To begin with this recipe, we must prepare a few components. You can cook baked honey-mustard chicken thighs with roasted peppers using 11 ingredients and 4 steps. Here is how you can achieve that.

The ingredients needed to make Baked Honey-Mustard Chicken Thighs with Roasted Peppers:
  1. Get 2 large cloves garlic, minced
  2. Take 1/2 c Dijon mustard
  3. Take 7 T honey
  4. Take 1/2 tsp dried thyme
  5. Take pinch ground cayenne pepper
  6. Make ready 2 lbs chicken thighs, boneless and skinless
  7. Take 2 green bell peppers
  8. Get 2 red bell peppers
  9. Make ready olive oil cooking spray
  10. Prepare 2 T sliced unsalted almonds, toasted
  11. Get 2 T fresh parsley, chopped

The perfect weeknight chicken dinner - Easy Juicy Oven Baked Honey Mustard Chicken Thighs Recipe. Made with boneless skinless chicken thighs and baked in the oven and a great dipping sauce. One of my favorite boneless skinless chicken thigh recipes. Place vegetables in a roasting pan.

Instructions to make Baked Honey-Mustard Chicken Thighs with Roasted Peppers:
  1. MARINADE: In small bowl, combine garlic, mustard, honey, thyme and cayenne. Combine chicken and 2/3 c of marinade in zip-top. Refrigerate bag, turning and mixing through the bag 2-3 times, 8 hours or overnight. Cover and refrigerate remaining mustard mixture.
  2. ROAST: Arrange one oven rack in highest position. Preheat broiler to high. Line baking sheet with foil. Place peppers in sheet and broil until all sides blackened using tongs to turn. Transfer to bowl and cover tightly with plastic wrap. When cool, remove skin, stems and seeds. Slice thin and set aside.
  3. BROIL: Arrange oven rack 7-8" from top element. Line large rimmed baking sheet with foil and spray with cooking spray. Arrange chicken on sheet and diced marinade. Broil on high until tops are golden brown, 7-10 min. Turn chicken and broil until cooked through, 3-5min. Remove from oven and let cool to room temp.
  4. BAKE: In 9x13-inch baking dish, add peppers and top with chicken. Turn oven to 300°F. Pour reserved mustard mixture over chicken and peppers, toss to coat. Bake uncovered until heated through, 20-25 min. Sprinkle with almonds and parsley and serve.

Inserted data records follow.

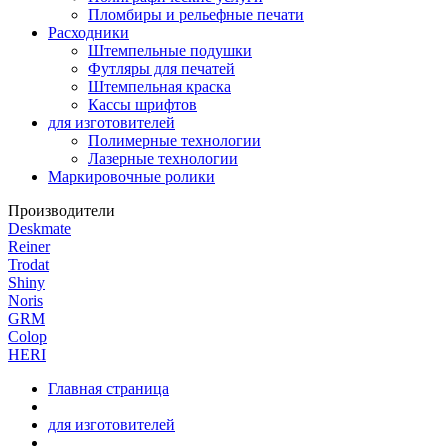
Пломбиры и рельефные печати
Расходники
Штемпельные подушки
Футляры для печатей
Штемпельная краска
Кассы шрифтов
для изготовителей
Полимерные технологии
Лазерные технологии
Маркировочные ролики
Производители
Deskmate
Reiner
Trodat
Shiny
Noris
GRM
Colop
HERI
Главная страница
для изготовителей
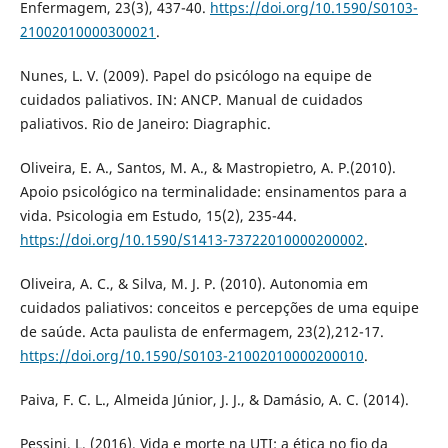
Enfermagem, 23(3), 437-40.
https://doi.org/10.1590/S0103-
21002010000300021
.
Nunes, L. V. (2009). Papel do psicólogo na equipe de
cuidados paliativos. IN: ANCP. Manual de cuidados
paliativos. Rio de Janeiro: Diagraphic.
Oliveira, E. A., Santos, M. A., & Mastropietro, A. P.(2010).
Apoio psicológico na terminalidade: ensinamentos para a
vida. Psicologia em Estudo, 15(2), 235-44.
https://doi.org/10.1590/S1413-73722010000200002
.
Oliveira, A. C., & Silva, M. J. P. (2010). Autonomia em
cuidados paliativos: conceitos e percepções de uma equipe
de saúde. Acta paulista de enfermagem, 23(2),212-17.
https://doi.org/10.1590/S0103-21002010000200010
.
Paiva, F. C. L., Almeida Júnior, J. J., & Damásio, A. C. (2014).
Pessini, L. (2016). Vida e morte na UTI: a ética no fio da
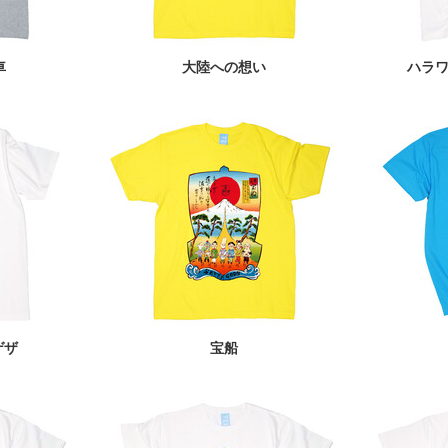
車
大陸への想い
ハラ
ゲザ
宝船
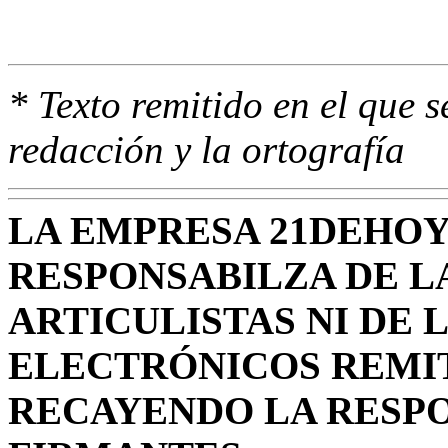
* Texto remitido en el que s
redacción y la ortografía
LA EMPRESA 21DEHOY
RESPONSABILZA DE L
ARTICULISTAS NI DE 
ELECTRÓNICOS REMIT
RECAYENDO LA RESPO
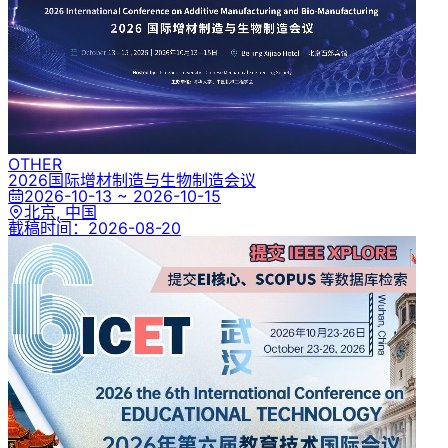
OTHER
2026国际增材制造与生物制造会议
2026-10-13 ~ 2026-10-15
北京, 中国
截稿时间：
2026-08-20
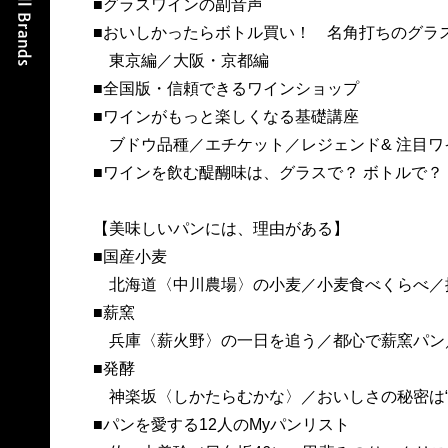
■グラスワインの副音声
■おいしかったらボトル買い！ 名角打ちのグラ
東京編／大阪・京都編
■全国版・信頼できるワインショップ
■ワインがもっと楽しくなる基礎講座
ブドウ品種／エチケット／レジェンド& 注目ワイ
■ワインを飲む醍醐味は、グラスで？ ボトルで？
【美味しいパンには、理由がある】
■国産小麦
北海道〈中川農場〉の小麦／小麦食べくらべ／
■薪窯
兵庫〈薪火野〉の一日を追う／都心で薪窯パン／
■発酵
神楽坂〈しかたらむかな〉／おいしさの秘密は“
■パンを愛する12人のMyパンリスト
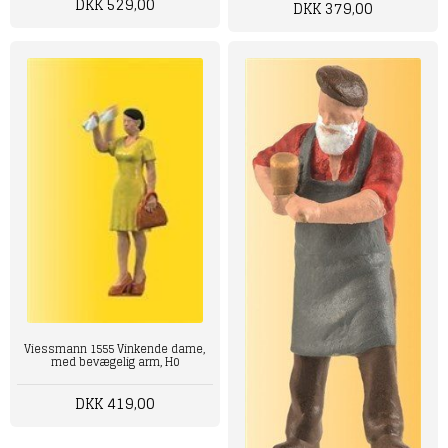
DKK 529,00
DKK 379,00
Viessmann 1555 Vinkende dame,
med bevægelig arm, H0
DKK 419,00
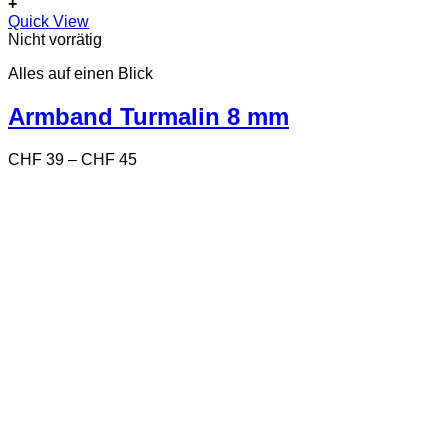
+
Dieses
Quick View
Produkt
Nicht vorrätig
weist
Alles auf einen Blick
mehrere
Varianten
auf.
Armband Turmalin 8 mm
Die
Optionen
Preisspanne:
CHF
39
–
CHF
45
können
CHF 39
auf
bis
der
CHF 45
Produktseite
gewählt
werden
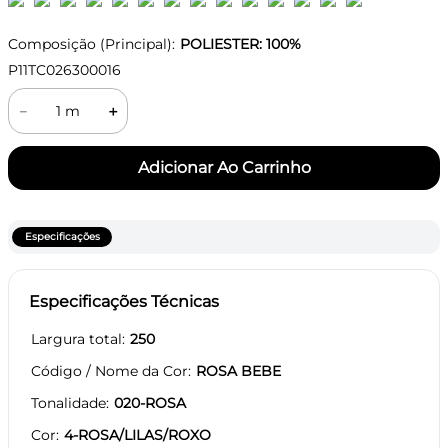
Composição (Principal):
POLIESTER: 100%
P11TC026300016
－
＋
Especificações
Especificações Técnicas
Largura total
250
Código / Nome da Cor
ROSA BEBE
Tonalidade
020-ROSA
Cor
4-ROSA/LILAS/ROXO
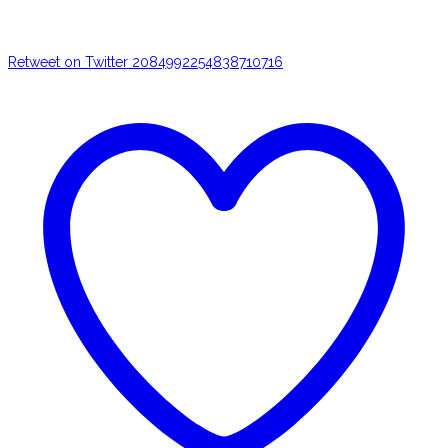
Retweet on Twitter 2084992254838710716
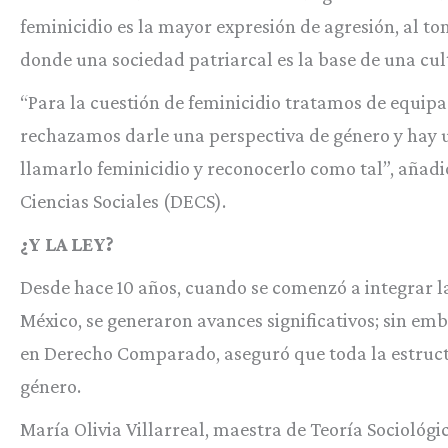
feminicidio es la mayor expresión de agresión
,
al to
donde una sociedad patriarcal es la base de una cult
“Para la cuestión de feminicidio tratamos de equipar
rechazamos darle una perspectiva de género y hay 
llamarlo feminicidio y reconocerlo como tal”, añadió
Ciencias Sociales (DECS).
¿Y LA LEY?
Desde hace 10 años, cuando se comenzó a integrar la
México, se generaron avances significativos; sin e
en Derecho Comparado, aseguró que toda la estructu
género.
María Olivia Villarreal, maestra de Teoría Sociológ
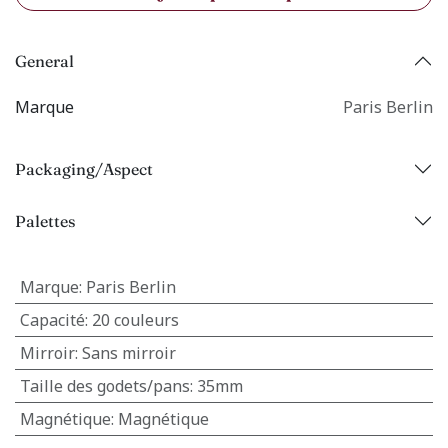
General
Marque
Paris Berlin
Packaging/Aspect
Palettes
Marque
:
Paris Berlin
Capacité
:
20 couleurs
Mirroir
:
Sans mirroir
Taille des godets/pans
:
35mm
Magnétique
:
Magnétique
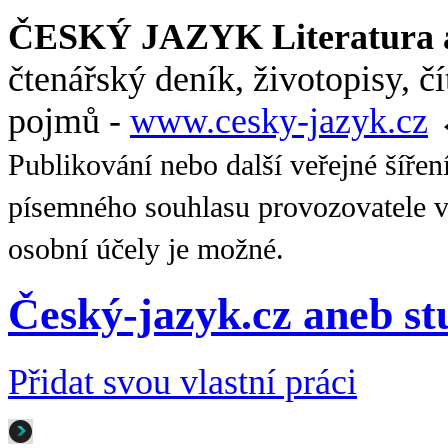
ČESKÝ JAZYK Literatura a
čtenářský deník, životopisy, č
pojmů -
www.cesky-jazyk.cz
Publikování nebo další veřejné šířen
písemného souhlasu provozovatele v
osobní účely je možné.
Český-jazyk.cz aneb s
Přidat svou vlastní práci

Italian roasted chicken thighs, with vidalia onions, bell peppers and plenty of garlic cloves are baked in the oven slowly with big flavors. This is the fourth time in two weeks that I made these roasted chicken thighs with some variation of peppers, onions, and olives because the combination of flavors is so good. Drizzle the chicken thighs with olive oil and season with salt and pepper. Make a layer covering the sheet pan with the peppers, onions, and garlic. Pour can of diced tomatoes evenly on top.